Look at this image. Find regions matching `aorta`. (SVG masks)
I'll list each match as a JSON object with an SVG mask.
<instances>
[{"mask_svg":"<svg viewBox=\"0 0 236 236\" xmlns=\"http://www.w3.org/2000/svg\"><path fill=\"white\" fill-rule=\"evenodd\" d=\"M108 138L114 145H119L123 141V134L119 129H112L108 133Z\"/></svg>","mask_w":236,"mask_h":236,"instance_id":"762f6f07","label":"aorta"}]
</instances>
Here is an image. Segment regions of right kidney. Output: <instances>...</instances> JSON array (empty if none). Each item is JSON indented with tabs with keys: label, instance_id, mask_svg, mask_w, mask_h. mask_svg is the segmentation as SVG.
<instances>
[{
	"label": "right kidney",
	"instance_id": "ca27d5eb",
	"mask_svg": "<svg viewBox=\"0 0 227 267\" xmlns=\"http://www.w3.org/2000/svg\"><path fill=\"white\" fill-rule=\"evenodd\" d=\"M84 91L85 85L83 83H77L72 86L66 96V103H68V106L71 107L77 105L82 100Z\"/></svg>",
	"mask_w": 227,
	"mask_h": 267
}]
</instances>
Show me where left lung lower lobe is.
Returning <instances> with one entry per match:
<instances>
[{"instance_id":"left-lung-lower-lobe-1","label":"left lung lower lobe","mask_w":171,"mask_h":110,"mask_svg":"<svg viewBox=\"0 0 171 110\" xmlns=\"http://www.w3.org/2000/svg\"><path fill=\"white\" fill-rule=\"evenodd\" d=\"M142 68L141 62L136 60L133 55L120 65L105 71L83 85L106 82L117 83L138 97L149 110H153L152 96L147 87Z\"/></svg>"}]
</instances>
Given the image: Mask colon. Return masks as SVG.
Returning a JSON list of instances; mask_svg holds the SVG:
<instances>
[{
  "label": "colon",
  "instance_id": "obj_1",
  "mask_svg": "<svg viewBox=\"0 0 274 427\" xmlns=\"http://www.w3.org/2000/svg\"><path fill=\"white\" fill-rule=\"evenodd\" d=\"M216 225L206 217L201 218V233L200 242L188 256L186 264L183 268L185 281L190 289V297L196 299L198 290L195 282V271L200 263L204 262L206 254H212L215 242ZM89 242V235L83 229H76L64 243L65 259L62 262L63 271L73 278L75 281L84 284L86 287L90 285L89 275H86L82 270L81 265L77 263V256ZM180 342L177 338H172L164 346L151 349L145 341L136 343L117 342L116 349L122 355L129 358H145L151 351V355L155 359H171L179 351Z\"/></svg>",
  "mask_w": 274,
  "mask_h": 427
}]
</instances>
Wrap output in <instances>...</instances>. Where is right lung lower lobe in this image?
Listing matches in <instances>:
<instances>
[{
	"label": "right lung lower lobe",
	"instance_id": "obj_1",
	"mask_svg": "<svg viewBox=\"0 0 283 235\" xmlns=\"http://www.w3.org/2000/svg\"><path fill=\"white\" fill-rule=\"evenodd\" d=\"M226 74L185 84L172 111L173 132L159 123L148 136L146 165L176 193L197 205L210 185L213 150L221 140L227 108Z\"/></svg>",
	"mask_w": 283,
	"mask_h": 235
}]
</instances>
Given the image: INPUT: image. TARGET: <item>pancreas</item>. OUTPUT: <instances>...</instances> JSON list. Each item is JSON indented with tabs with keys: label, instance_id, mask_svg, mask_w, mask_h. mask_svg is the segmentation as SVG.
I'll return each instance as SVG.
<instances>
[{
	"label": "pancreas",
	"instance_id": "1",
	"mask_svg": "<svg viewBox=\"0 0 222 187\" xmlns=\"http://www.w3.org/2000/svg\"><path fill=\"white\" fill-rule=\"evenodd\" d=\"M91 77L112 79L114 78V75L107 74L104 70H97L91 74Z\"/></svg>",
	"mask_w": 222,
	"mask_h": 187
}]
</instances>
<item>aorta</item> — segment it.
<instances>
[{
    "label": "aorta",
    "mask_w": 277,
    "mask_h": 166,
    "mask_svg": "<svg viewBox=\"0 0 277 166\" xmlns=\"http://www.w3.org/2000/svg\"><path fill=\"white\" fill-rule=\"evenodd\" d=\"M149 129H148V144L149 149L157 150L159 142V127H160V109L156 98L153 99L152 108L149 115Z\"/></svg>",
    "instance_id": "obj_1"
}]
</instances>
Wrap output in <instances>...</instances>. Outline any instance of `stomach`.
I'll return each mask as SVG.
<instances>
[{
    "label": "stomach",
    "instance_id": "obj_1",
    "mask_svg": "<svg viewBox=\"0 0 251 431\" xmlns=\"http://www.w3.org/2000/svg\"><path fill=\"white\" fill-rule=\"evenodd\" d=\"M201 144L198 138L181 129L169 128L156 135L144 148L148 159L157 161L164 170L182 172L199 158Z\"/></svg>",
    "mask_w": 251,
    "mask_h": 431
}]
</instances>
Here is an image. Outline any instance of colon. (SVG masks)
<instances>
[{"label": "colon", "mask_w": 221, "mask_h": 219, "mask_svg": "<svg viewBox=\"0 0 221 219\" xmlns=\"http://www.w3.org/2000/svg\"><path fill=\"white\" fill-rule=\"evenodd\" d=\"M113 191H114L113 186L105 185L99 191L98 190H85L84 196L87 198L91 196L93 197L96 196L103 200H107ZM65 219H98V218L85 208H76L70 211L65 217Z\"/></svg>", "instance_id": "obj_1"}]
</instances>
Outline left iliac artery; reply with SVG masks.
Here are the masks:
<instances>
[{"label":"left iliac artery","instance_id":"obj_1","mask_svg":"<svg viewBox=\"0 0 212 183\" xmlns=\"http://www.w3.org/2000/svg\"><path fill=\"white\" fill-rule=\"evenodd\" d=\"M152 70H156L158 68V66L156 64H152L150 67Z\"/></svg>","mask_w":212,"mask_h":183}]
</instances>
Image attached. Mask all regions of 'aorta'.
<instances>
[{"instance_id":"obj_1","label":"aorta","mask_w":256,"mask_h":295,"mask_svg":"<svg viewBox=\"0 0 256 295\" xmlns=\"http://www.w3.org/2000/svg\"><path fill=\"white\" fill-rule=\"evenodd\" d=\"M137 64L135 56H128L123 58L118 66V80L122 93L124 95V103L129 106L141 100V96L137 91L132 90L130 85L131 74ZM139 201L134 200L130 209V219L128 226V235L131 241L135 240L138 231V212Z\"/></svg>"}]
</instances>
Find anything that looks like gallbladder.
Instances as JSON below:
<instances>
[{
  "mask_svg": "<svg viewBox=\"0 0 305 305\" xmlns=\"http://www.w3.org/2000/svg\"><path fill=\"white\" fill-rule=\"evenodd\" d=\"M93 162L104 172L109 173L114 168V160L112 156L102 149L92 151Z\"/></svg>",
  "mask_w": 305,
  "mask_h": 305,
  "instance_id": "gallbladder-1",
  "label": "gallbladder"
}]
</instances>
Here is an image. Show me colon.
******
Every record in the material above should be set down exactly.

Look at this image. Find regions matching `aorta`. (SVG masks)
I'll list each match as a JSON object with an SVG mask.
<instances>
[{"mask_svg":"<svg viewBox=\"0 0 236 236\" xmlns=\"http://www.w3.org/2000/svg\"><path fill=\"white\" fill-rule=\"evenodd\" d=\"M108 138L114 145H119L123 141V134L119 129H112L108 133Z\"/></svg>","mask_w":236,"mask_h":236,"instance_id":"762f6f07","label":"aorta"}]
</instances>
Here is an image. Segment regions of right kidney. Output: <instances>...</instances> JSON array (empty if none). Each item is JSON indented with tabs with keys: label, instance_id, mask_svg, mask_w, mask_h. mask_svg is the segmentation as SVG.
<instances>
[{
	"label": "right kidney",
	"instance_id": "ca27d5eb",
	"mask_svg": "<svg viewBox=\"0 0 227 267\" xmlns=\"http://www.w3.org/2000/svg\"><path fill=\"white\" fill-rule=\"evenodd\" d=\"M84 91L85 85L83 83H77L72 86L66 96V103H68V106L71 107L77 105L82 100Z\"/></svg>",
	"mask_w": 227,
	"mask_h": 267
}]
</instances>
Show me where left lung lower lobe is.
Returning <instances> with one entry per match:
<instances>
[{"instance_id":"left-lung-lower-lobe-1","label":"left lung lower lobe","mask_w":171,"mask_h":110,"mask_svg":"<svg viewBox=\"0 0 171 110\" xmlns=\"http://www.w3.org/2000/svg\"><path fill=\"white\" fill-rule=\"evenodd\" d=\"M142 68L141 62L136 60L133 55L120 65L105 71L83 85L106 82L117 83L138 97L149 110H153L152 96L147 87Z\"/></svg>"}]
</instances>
Given the image: Mask colon. Return masks as SVG.
Returning a JSON list of instances; mask_svg holds the SVG:
<instances>
[{
  "label": "colon",
  "instance_id": "obj_1",
  "mask_svg": "<svg viewBox=\"0 0 274 427\" xmlns=\"http://www.w3.org/2000/svg\"><path fill=\"white\" fill-rule=\"evenodd\" d=\"M216 225L206 217L201 218V233L200 242L188 256L186 264L183 268L185 281L190 289V297L196 299L198 290L195 282V271L200 263L204 262L206 254H212L215 242ZM89 242V235L83 229H76L64 243L65 259L62 262L63 271L73 278L75 281L84 284L86 287L90 285L89 275H86L82 270L81 265L77 263V256ZM180 342L177 338H172L164 346L151 349L145 341L136 343L117 342L116 349L122 355L129 358H145L151 351V355L155 359H171L179 351Z\"/></svg>",
  "mask_w": 274,
  "mask_h": 427
}]
</instances>
Wrap output in <instances>...</instances>. Where is right lung lower lobe in this image?
Listing matches in <instances>:
<instances>
[{
	"label": "right lung lower lobe",
	"instance_id": "obj_1",
	"mask_svg": "<svg viewBox=\"0 0 283 235\" xmlns=\"http://www.w3.org/2000/svg\"><path fill=\"white\" fill-rule=\"evenodd\" d=\"M226 74L185 84L172 111L173 132L159 123L148 136L146 165L176 193L197 205L210 185L213 150L221 140L227 108Z\"/></svg>",
	"mask_w": 283,
	"mask_h": 235
}]
</instances>
Given the image: INPUT: image. TARGET: <item>pancreas</item>. OUTPUT: <instances>...</instances> JSON list. Each item is JSON indented with tabs with keys: label, instance_id, mask_svg, mask_w, mask_h. mask_svg is the segmentation as SVG.
I'll return each instance as SVG.
<instances>
[{
	"label": "pancreas",
	"instance_id": "1",
	"mask_svg": "<svg viewBox=\"0 0 222 187\" xmlns=\"http://www.w3.org/2000/svg\"><path fill=\"white\" fill-rule=\"evenodd\" d=\"M91 77L112 79L114 78V75L107 74L104 70H97L91 74Z\"/></svg>",
	"mask_w": 222,
	"mask_h": 187
}]
</instances>
<item>aorta</item> — segment it.
<instances>
[{
    "label": "aorta",
    "mask_w": 277,
    "mask_h": 166,
    "mask_svg": "<svg viewBox=\"0 0 277 166\" xmlns=\"http://www.w3.org/2000/svg\"><path fill=\"white\" fill-rule=\"evenodd\" d=\"M149 129H148V144L149 149L157 150L159 142V127H160V109L156 98L153 99L152 108L149 115Z\"/></svg>",
    "instance_id": "obj_1"
}]
</instances>
Wrap output in <instances>...</instances>. Outline any instance of `stomach`.
I'll return each mask as SVG.
<instances>
[{
    "label": "stomach",
    "instance_id": "obj_1",
    "mask_svg": "<svg viewBox=\"0 0 251 431\" xmlns=\"http://www.w3.org/2000/svg\"><path fill=\"white\" fill-rule=\"evenodd\" d=\"M201 144L198 138L181 129L169 128L156 135L144 148L148 159L157 161L164 170L182 172L199 158Z\"/></svg>",
    "mask_w": 251,
    "mask_h": 431
}]
</instances>
Here is an image. Outline any instance of colon. (SVG masks)
<instances>
[{"label": "colon", "mask_w": 221, "mask_h": 219, "mask_svg": "<svg viewBox=\"0 0 221 219\" xmlns=\"http://www.w3.org/2000/svg\"><path fill=\"white\" fill-rule=\"evenodd\" d=\"M113 191H114L113 186L105 185L99 191L98 190H85L84 196L87 198L91 196L93 197L96 196L103 200H107ZM65 219H98V218L85 208H76L70 211L65 217Z\"/></svg>", "instance_id": "obj_1"}]
</instances>
Outline left iliac artery; reply with SVG masks.
Here are the masks:
<instances>
[{"label":"left iliac artery","instance_id":"obj_1","mask_svg":"<svg viewBox=\"0 0 212 183\" xmlns=\"http://www.w3.org/2000/svg\"><path fill=\"white\" fill-rule=\"evenodd\" d=\"M152 70H156L158 68V66L156 64H152L150 67Z\"/></svg>","mask_w":212,"mask_h":183}]
</instances>
Image attached. Mask all regions of 'aorta'.
<instances>
[{"instance_id":"obj_1","label":"aorta","mask_w":256,"mask_h":295,"mask_svg":"<svg viewBox=\"0 0 256 295\" xmlns=\"http://www.w3.org/2000/svg\"><path fill=\"white\" fill-rule=\"evenodd\" d=\"M137 64L135 56H128L123 58L118 66V80L122 93L124 95V103L129 106L141 100V96L137 91L132 90L130 85L131 74ZM139 201L134 200L130 209V219L128 226V235L131 241L135 240L138 231V212Z\"/></svg>"}]
</instances>
Find anything that looks like gallbladder.
Instances as JSON below:
<instances>
[{
  "mask_svg": "<svg viewBox=\"0 0 305 305\" xmlns=\"http://www.w3.org/2000/svg\"><path fill=\"white\" fill-rule=\"evenodd\" d=\"M93 162L104 172L109 173L114 168V160L112 156L102 149L92 151Z\"/></svg>",
  "mask_w": 305,
  "mask_h": 305,
  "instance_id": "gallbladder-1",
  "label": "gallbladder"
}]
</instances>
Here is an image. Show me colon.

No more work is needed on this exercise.